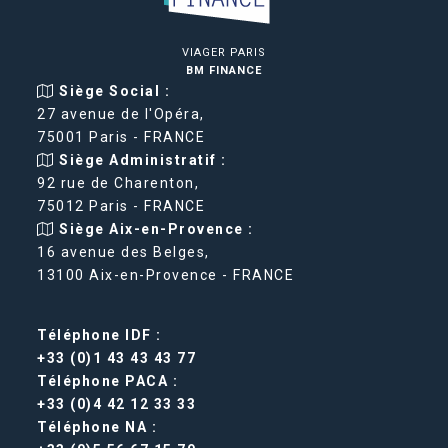
VIAGER PARIS
BM FINANCE
Siège Social :
27 avenue de l'Opéra,
75001 Paris - FRANCE
Siège Administratif :
92 rue de Charenton,
75012 Paris - FRANCE
Siège Aix-en-Provence :
16 avenue des Belges,
13100 Aix-en-Provence - FRANCE
Téléphone IDF :
+33 (0)1 43 43 43 77
Téléphone PACA :
+33 (0)4 42 12 33 33
Téléphone NA :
────
#### Exercise aim
Read through the data and copy every line where "FRANCE" shows up.

#### Final answer
75001 Paris - FRANCE
75012 Paris - FRANCE
13100 Aix-en-Provence - FRANCE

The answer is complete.